__Your objective__: The copy you produce must hold every record exactly, and none of the images.

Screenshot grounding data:
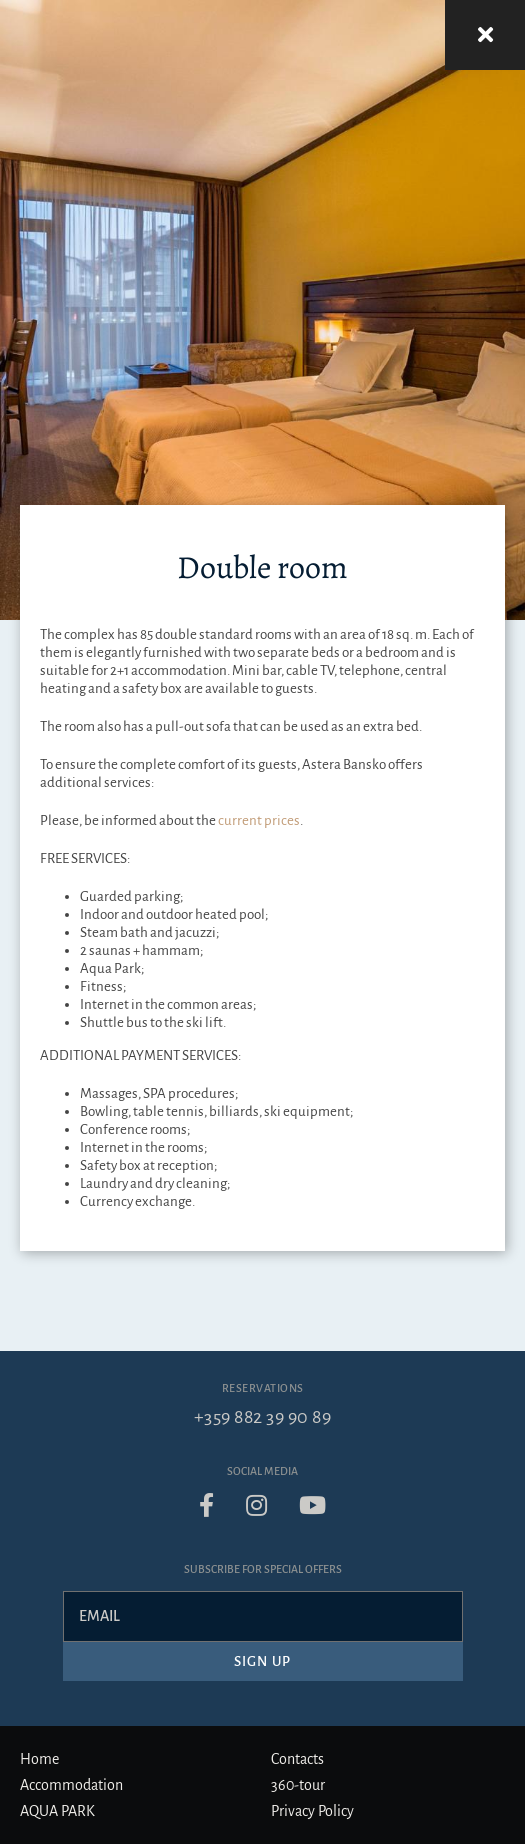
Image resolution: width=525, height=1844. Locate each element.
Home (39, 1759)
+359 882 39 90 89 (263, 1417)
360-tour (298, 1785)
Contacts (297, 1759)
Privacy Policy (312, 1811)
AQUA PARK (57, 1811)
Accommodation (71, 1785)
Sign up (262, 1661)
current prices (259, 820)
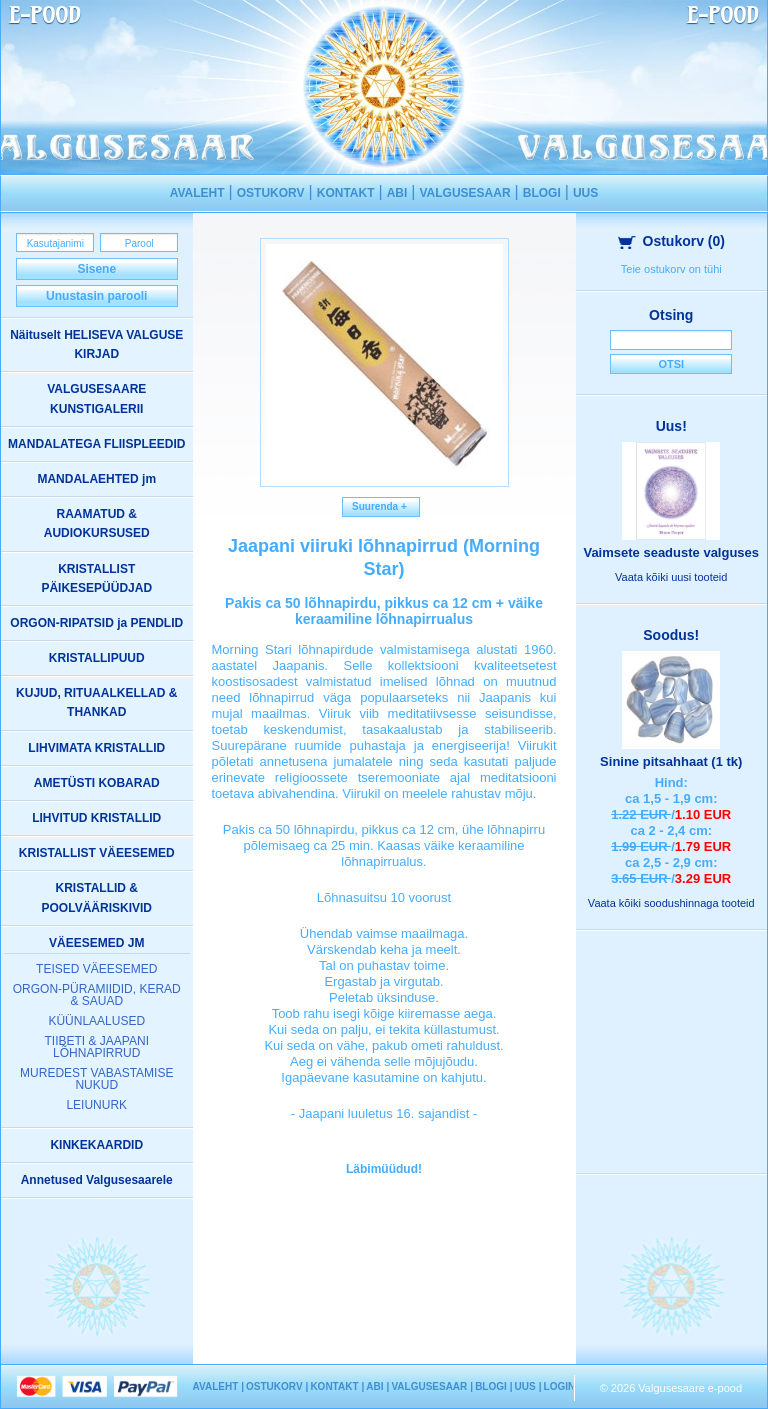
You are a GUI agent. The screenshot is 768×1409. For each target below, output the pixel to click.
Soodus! (671, 635)
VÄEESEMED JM (96, 943)
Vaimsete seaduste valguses (671, 552)
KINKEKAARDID (96, 1145)
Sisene (96, 269)
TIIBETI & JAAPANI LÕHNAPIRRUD (97, 1047)
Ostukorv (672, 241)
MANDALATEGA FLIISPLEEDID (96, 444)
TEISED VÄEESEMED (96, 969)
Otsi (671, 364)
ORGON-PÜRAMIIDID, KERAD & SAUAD (97, 995)
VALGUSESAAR (464, 193)
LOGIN (560, 1386)
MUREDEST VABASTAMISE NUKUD (96, 1079)
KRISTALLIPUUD (97, 658)
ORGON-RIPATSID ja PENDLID (96, 623)
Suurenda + (381, 506)
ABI (397, 193)
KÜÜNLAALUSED (96, 1021)
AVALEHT (197, 193)
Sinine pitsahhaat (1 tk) (671, 761)
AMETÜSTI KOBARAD (97, 783)
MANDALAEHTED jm (96, 479)
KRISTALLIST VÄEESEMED (97, 853)
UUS (585, 193)
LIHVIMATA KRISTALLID (96, 748)
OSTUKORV (271, 193)
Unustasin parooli (96, 296)
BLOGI (542, 193)
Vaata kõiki (671, 577)
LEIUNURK (96, 1105)
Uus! (671, 426)
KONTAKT (346, 193)
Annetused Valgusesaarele (97, 1180)
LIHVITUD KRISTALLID (96, 818)
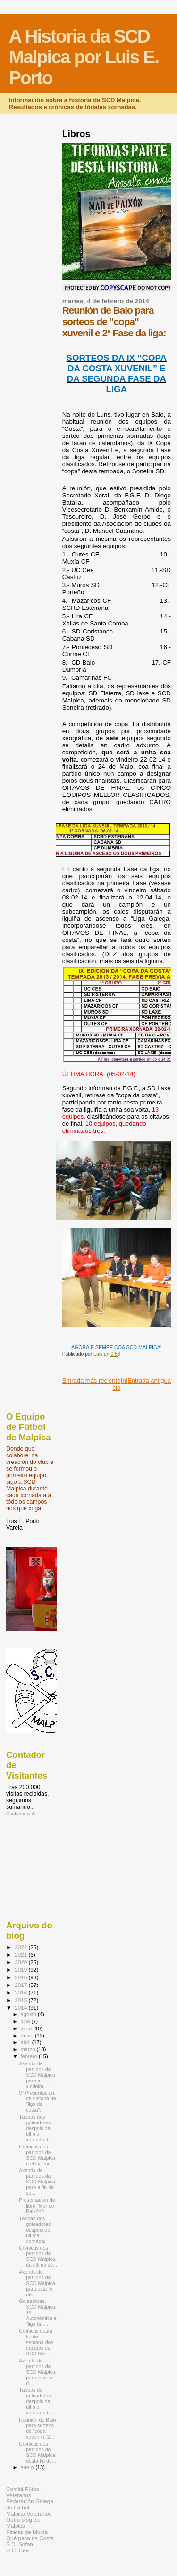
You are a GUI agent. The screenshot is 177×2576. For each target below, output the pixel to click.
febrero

__Reply to the task__:
Image resolution: width=525, height=1844. Locate each element.
Home (39, 1759)
+359 882 39 90 89 (263, 1417)
360-tour (298, 1785)
Contacts (297, 1759)
Privacy Policy (312, 1811)
AQUA PARK (57, 1811)
Accommodation (71, 1785)
Sign up (262, 1661)
current prices (259, 820)
You are a GUI agent. The screenshot is 768×1409. For each target below, output the pixel to click.
Soodus! (671, 635)
VÄEESEMED JM (96, 943)
Vaimsete seaduste valguses (671, 552)
KINKEKAARDID (96, 1145)
Sisene (96, 269)
TIIBETI & JAAPANI LÕHNAPIRRUD (97, 1047)
Ostukorv (672, 241)
MANDALATEGA FLIISPLEEDID (96, 444)
TEISED VÄEESEMED (96, 969)
Otsi (671, 364)
ORGON-PÜRAMIIDID, KERAD & SAUAD (97, 995)
VALGUSESAAR (464, 193)
LOGIN (560, 1386)
MUREDEST VABASTAMISE NUKUD (96, 1079)
KRISTALLIPUUD (97, 658)
ORGON-RIPATSID ja PENDLID (96, 623)
Suurenda + (381, 506)
ABI (397, 193)
KÜÜNLAALUSED (96, 1021)
AVALEHT (197, 193)
Sinine pitsahhaat (1 tk) (671, 761)
AMETÜSTI KOBARAD (97, 783)
MANDALAEHTED jm (96, 479)
KRISTALLIST VÄEESEMED (97, 853)
UUS (585, 193)
LIHVIMATA KRISTALLID (96, 748)
OSTUKORV (271, 193)
Unustasin parooli (96, 296)
BLOGI (542, 193)
Vaata kõiki (671, 577)
LEIUNURK (96, 1105)
Uus! (671, 426)
KONTAKT (346, 193)
Annetused Valgusesaarele (97, 1180)
LIHVITUD KRISTALLID (96, 818)
You are a GUI agent. The screenshot is 177×2576. For each target below, output the pixel to click.
febrero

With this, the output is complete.